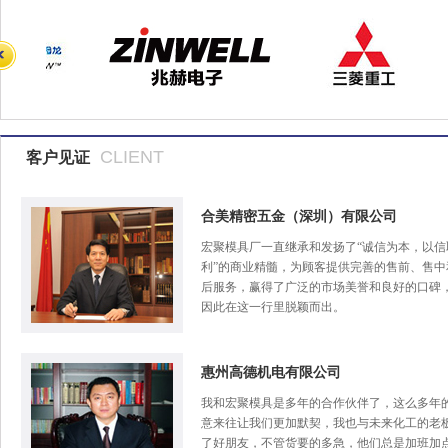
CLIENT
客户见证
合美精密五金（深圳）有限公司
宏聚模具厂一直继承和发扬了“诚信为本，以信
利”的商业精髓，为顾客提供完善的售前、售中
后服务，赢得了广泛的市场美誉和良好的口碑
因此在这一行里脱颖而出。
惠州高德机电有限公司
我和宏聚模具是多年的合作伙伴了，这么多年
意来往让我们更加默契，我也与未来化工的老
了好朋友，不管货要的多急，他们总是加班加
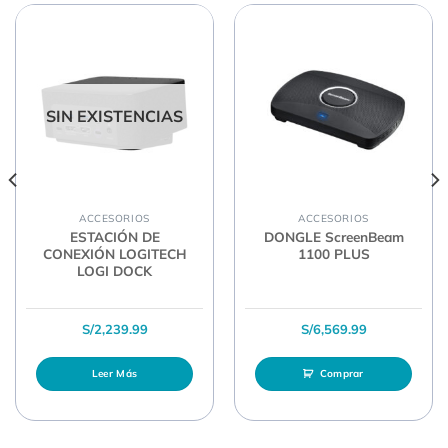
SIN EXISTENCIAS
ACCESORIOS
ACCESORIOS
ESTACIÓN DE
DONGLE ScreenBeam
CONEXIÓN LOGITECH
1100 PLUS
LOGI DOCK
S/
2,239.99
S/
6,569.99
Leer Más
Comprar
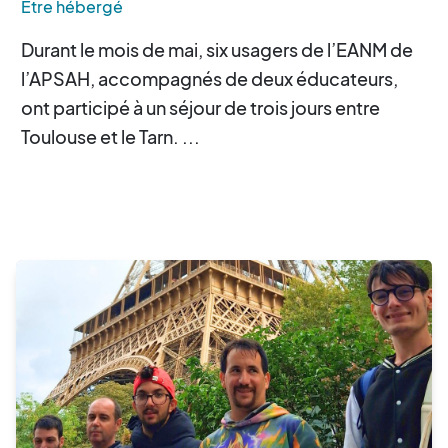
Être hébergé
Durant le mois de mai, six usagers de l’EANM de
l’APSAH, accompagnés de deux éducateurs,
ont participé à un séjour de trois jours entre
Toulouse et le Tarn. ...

· · · · ·

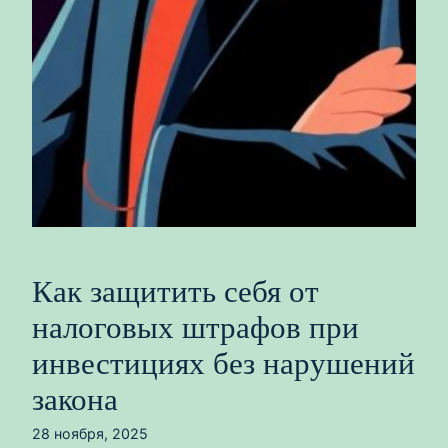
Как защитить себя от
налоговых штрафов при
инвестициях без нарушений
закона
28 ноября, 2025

· · · · ·

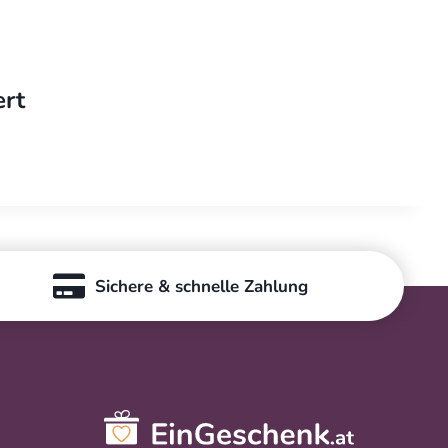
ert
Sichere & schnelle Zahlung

· · · · ·

*TASK INSTRUCTIONS*.
Go to the line in the material above that contains "ont participé à" and copy exactly from there through the line that contains "Toulouse et le Tarn. ...", stopping after it.

*FINISHED EXERCISE*.
ont participé à un séjour de trois jours entre
Toulouse et le Tarn. ...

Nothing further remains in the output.